-- WHAT YOU ARE ASKED TO DO --
Each line of the listing that includes the string "page" is to be identified and copied.

-*-

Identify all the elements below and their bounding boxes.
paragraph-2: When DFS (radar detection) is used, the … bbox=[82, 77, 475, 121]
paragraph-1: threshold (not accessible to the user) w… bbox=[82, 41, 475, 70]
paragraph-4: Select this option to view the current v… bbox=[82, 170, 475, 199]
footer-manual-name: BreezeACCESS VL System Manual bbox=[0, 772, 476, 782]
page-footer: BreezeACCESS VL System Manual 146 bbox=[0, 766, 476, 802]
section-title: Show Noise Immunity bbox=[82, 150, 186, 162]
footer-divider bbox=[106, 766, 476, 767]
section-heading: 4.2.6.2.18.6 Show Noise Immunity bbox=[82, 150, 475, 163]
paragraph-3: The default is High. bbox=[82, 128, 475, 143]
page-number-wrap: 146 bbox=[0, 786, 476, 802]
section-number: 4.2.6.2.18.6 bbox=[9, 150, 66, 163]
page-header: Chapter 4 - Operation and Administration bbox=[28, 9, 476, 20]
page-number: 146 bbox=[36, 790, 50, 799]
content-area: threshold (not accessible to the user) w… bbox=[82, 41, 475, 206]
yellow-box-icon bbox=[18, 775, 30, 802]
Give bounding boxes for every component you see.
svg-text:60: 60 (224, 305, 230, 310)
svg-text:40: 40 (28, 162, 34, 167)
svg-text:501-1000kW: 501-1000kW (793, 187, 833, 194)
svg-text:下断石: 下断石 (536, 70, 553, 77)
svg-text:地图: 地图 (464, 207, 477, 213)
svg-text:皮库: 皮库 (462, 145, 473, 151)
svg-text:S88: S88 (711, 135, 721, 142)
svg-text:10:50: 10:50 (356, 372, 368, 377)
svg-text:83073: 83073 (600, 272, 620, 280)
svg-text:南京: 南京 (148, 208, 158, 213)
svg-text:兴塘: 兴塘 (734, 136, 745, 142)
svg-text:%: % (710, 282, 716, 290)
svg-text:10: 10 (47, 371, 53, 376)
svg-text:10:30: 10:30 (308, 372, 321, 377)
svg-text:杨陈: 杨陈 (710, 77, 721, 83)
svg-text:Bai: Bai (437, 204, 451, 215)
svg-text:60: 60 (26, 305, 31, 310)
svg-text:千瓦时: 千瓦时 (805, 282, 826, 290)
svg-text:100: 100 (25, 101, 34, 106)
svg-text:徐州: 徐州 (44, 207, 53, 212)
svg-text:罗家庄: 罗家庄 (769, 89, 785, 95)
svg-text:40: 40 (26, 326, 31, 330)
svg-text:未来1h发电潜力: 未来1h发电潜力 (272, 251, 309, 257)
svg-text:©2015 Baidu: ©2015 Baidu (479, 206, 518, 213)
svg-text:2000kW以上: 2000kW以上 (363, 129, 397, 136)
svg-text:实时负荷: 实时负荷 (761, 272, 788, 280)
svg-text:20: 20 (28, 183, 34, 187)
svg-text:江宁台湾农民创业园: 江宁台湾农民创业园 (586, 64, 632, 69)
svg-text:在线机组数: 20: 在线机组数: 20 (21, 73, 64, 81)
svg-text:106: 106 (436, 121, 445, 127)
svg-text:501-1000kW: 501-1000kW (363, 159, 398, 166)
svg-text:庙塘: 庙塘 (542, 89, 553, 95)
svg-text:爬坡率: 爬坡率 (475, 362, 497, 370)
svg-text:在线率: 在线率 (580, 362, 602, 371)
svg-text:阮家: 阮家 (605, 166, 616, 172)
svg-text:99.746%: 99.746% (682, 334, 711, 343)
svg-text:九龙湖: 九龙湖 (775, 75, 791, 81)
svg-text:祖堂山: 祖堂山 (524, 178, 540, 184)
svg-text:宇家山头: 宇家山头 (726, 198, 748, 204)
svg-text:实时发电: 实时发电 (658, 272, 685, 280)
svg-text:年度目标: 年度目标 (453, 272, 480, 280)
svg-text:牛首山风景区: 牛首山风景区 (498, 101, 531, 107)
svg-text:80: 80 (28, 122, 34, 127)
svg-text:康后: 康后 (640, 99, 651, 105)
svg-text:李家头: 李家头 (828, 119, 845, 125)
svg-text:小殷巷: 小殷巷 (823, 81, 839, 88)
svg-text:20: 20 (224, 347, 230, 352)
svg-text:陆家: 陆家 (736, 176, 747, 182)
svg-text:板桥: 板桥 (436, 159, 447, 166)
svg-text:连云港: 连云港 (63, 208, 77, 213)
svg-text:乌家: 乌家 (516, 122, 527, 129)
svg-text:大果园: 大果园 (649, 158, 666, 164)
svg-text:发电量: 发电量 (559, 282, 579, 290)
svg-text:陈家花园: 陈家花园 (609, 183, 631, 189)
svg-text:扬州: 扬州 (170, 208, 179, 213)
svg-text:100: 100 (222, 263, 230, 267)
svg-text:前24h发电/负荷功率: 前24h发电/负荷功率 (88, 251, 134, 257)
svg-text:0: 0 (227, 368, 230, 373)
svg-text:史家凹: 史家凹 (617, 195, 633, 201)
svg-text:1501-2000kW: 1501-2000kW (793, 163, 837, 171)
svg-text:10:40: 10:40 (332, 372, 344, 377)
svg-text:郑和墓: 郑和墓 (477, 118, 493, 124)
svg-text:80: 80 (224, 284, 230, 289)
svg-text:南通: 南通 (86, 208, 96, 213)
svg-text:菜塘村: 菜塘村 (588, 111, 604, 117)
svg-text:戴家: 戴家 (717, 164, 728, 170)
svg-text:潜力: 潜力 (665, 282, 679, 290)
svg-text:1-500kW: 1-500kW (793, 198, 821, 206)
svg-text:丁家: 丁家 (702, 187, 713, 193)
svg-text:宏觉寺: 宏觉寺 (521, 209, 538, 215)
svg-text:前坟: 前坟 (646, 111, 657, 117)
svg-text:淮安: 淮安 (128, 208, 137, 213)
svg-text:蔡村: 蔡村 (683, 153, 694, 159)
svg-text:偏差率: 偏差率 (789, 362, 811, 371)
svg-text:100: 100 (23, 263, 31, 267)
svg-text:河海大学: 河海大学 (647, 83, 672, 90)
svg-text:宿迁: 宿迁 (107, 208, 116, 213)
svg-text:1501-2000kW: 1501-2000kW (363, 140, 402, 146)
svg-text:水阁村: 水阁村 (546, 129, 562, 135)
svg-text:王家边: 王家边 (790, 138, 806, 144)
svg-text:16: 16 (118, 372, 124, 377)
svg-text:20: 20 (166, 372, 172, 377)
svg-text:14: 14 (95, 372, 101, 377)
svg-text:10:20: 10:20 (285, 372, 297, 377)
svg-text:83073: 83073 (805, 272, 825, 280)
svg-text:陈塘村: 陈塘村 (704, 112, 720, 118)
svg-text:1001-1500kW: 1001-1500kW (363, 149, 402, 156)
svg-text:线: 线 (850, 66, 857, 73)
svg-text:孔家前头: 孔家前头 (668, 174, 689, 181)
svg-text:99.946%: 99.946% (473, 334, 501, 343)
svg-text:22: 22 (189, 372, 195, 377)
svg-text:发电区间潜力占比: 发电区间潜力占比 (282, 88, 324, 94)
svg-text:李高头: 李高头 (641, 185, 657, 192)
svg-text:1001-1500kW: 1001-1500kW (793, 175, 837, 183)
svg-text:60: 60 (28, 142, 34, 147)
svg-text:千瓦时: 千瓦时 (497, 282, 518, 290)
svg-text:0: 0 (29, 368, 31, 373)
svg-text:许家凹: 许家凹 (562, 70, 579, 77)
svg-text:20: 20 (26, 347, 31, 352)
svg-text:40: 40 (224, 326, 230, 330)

-*-

-- EXPECTED OUTPUT --
page-footer: BreezeACCESS VL System Manual 146 bbox=[0, 766, 476, 802]
page-number-wrap: 146 bbox=[0, 786, 476, 802]
page-header: Chapter 4 - Operation and Administration bbox=[28, 9, 476, 20]
page-number: 146 bbox=[36, 790, 50, 799]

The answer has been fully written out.